Records for the exercise:

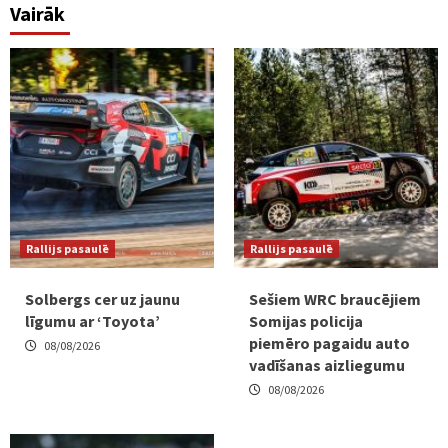
Vairāk
Rallijs pasaulē
Rallijs pasaulē
Solbergs cer uz jaunu
Sešiem WRC braucējiem
līgumu ar ‘Toyota’
Somijas policija
piemēro pagaidu auto
08/08/2026
vadīšanas aizliegumu
08/08/2026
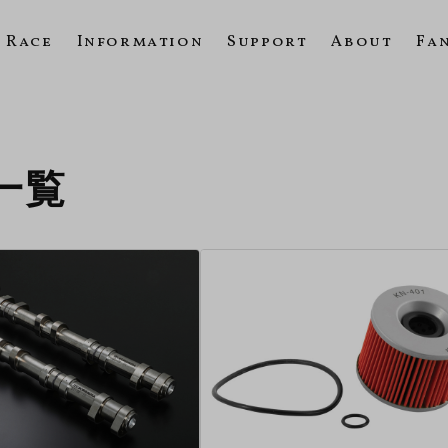
Race
Information
Support
About
Fa
の一覧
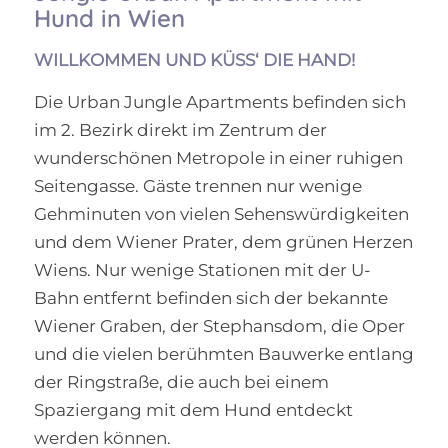
Hund in Wien
WILLKOMMEN UND KÜSS‘ DIE HAND!
Die Urban Jungle Apartments befinden sich
im 2. Bezirk direkt im Zentrum der
wunderschönen Metropole in einer ruhigen
Seitengasse. Gäste trennen nur wenige
Gehminuten von vielen Sehenswürdigkeiten
und dem Wiener Prater, dem grünen Herzen
Wiens. Nur wenige Stationen mit der U-
Bahn entfernt befinden sich der bekannte
Wiener Graben, der Stephansdom, die Oper
und die vielen berühmten Bauwerke entlang
der Ringstraße, die auch bei einem
Spaziergang mit dem Hund entdeckt
werden können.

How to complete this task: Return every entry above word for word, leaving pictures out.

Your response:
Vairāk
Rallijs pasaulē
Rallijs pasaulē
Solbergs cer uz jaunu
Sešiem WRC braucējiem
līgumu ar ‘Toyota’
Somijas policija
piemēro pagaidu auto
08/08/2026
vadīšanas aizliegumu
08/08/2026
Race
Information
Support
About
Fa
の一覧
Hund in Wien
WILLKOMMEN UND KÜSS‘ DIE HAND!
Die Urban Jungle Apartments befinden sich
im 2. Bezirk direkt im Zentrum der
wunderschönen Metropole in einer ruhigen
Seitengasse. Gäste trennen nur wenige
Gehminuten von vielen Sehenswürdigkeiten
und dem Wiener Prater, dem grünen Herzen
Wiens. Nur wenige Stationen mit der U-
Bahn entfernt befinden sich der bekannte
Wiener Graben, der Stephansdom, die Oper
und die vielen berühmten Bauwerke entlang
der Ringstraße, die auch bei einem
Spaziergang mit dem Hund entdeckt
werden können.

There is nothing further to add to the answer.